Another item that I have, complicating this whole mess:

i have had a white tongue for quite some time now. That's why I added a nystatin rinse and diflucan, followed by itraconazole for a period of time, - to treat yeast. They didn't make a difference. Coincidentally (or not), during these treatments is when my neuropathy surfaced, and for a while I attributed those symptoms to the medications, as many of the 'azole' medications, especially itraconazole, have been linked to peripheral neuropathy. I'm still thinking those medications could have caused some PN, which is being exacerbated by my bart treatment... I really don't know, and neither does my llmd.

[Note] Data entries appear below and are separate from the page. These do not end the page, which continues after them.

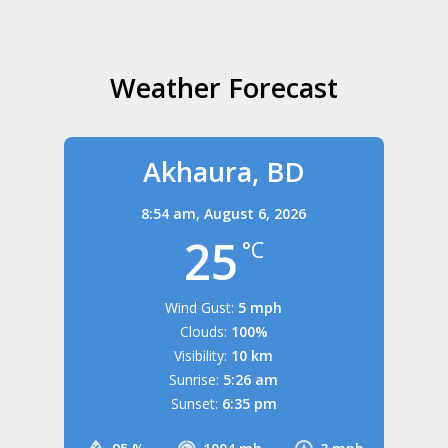
Weather Forecast
Akhaura, BD
8:54 am,
August 6, 2026
25
°C
Wind Gust:
5 mph
Clouds:
100%
Visibility:
10 km
Sunrise:
5:26 am
Sunset:
6:35 pm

My llmd has been aware of this tongue issue, and suggests that it's not yeast, but I am struggling to find another cause. Not much more info available on here, aside from Candida and maybe some other misc. bacteria. I scrape a significant film off of it regularly, but the white color remains. I took sacroB for a while, and recently switched to a caprillic acid based supplement to see if that makes a difference. Still on nystatin and regularly take probiotics. I have read that yeast can exacerbate, and even cause symptoms, including PN, by dumping toxins into the body. Might look into some oil pulling to see if that can help clear things up.

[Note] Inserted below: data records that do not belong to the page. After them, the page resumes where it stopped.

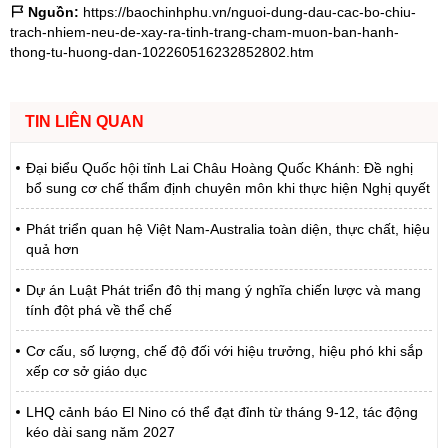
Nguồn:
https://baochinhphu.vn/nguoi-dung-dau-cac-bo-chiu-
trach-nhiem-neu-de-xay-ra-tinh-trang-cham-muon-ban-hanh-
thong-tu-huong-dan-102260516232852802.htm
TIN LIÊN QUAN
Đại biểu Quốc hội tỉnh Lai Châu Hoàng Quốc Khánh: Đề nghị
bổ sung cơ chế thẩm định chuyên môn khi thực hiện Nghị quyết
Phát triển quan hệ Việt Nam-Australia toàn diện, thực chất, hiệu
quả hơn
Dự án Luật Phát triển đô thị mang ý nghĩa chiến lược và mang
tính đột phá về thể chế
Cơ cấu, số lượng, chế độ đối với hiệu trưởng, hiệu phó khi sắp
xếp cơ sở giáo dục
LHQ cảnh báo El Nino có thể đạt đỉnh từ tháng 9-12, tác động
kéo dài sang năm 2027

might look into mold as well...


Please update us if you start treating mold or find out you have ongoing exposure. Your symptoms sound similar to mine. I have Bart, among other things, and have experienced a wide range of bizarre skin sensations over the years. I also have mycotoxins from mold.

PNWBoarder
New Member


Date Joined Nov 2017
Total Posts : 17
   Posted 11/15/2017 3:59 PM (GMT -6)   
Will do. I'm hesitant to do the mold testing just because of the price involved. My house doesn't have water damage. However, the building I work in had an enclosure remediation done some years ago for water intrusion issues... perhaps there's still some issues lingering in the building. I am generally worse at work than I am everywhere else.

abenamou
Regular Member


Date Joined Mar 2017
Total Posts : 20
   Posted 11/16/2017 4:55 PM (GMT -6)   
Our LLMD has said the exposure doesn't have to be current, and strongly encourages the test (Realtime labs) for all patients. Its not cheap but unfortunately, but probably good to rule things in/out.

JasonSinis
Regular Member


Date Joined Jul 2017
Total Posts : 99
   Posted 11/17/2017 9:38 AM (GMT -6)   
This is an interesting conversation.

Several things that I can relate to.

1. My symptoms almost always stop every evening around 5pm.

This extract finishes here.